● **What is being asked**
Your task is to return, word for word, only the lines from the line with "cáscaras de naranja en un" through the close of the data. Exclude all pictures.

● **Page images and extracted text**
Segment Open

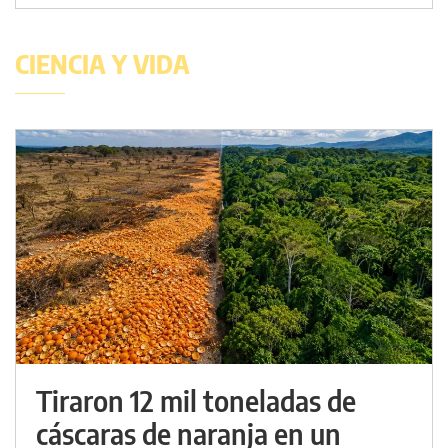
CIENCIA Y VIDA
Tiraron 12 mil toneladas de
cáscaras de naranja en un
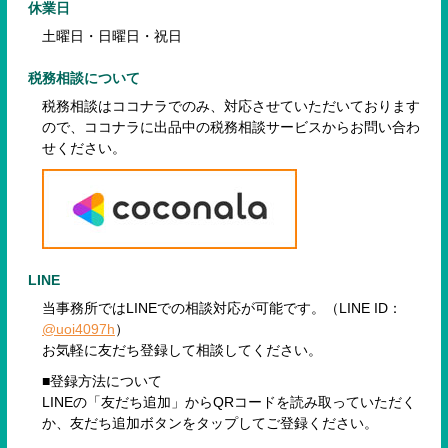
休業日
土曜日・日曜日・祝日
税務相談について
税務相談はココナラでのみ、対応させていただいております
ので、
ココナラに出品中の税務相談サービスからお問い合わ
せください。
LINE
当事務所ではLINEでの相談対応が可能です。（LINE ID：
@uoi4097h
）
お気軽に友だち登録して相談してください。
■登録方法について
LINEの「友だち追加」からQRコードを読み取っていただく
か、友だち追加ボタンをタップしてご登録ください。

Segment Closed

● **Result of the exercise**
cáscaras de naranja en un
休業日
土曜日・日曜日・祝日
税務相談について
税務相談はココナラでのみ、対応させていただいております
ので、
ココナラに出品中の税務相談サービスからお問い合わ
せください。
LINE
当事務所ではLINEでの相談対応が可能です。（LINE ID：
@uoi4097h
）
お気軽に友だち登録して相談してください。
■登録方法について
LINEの「友だち追加」からQRコードを読み取っていただく
か、友だち追加ボタンをタップしてご登録ください。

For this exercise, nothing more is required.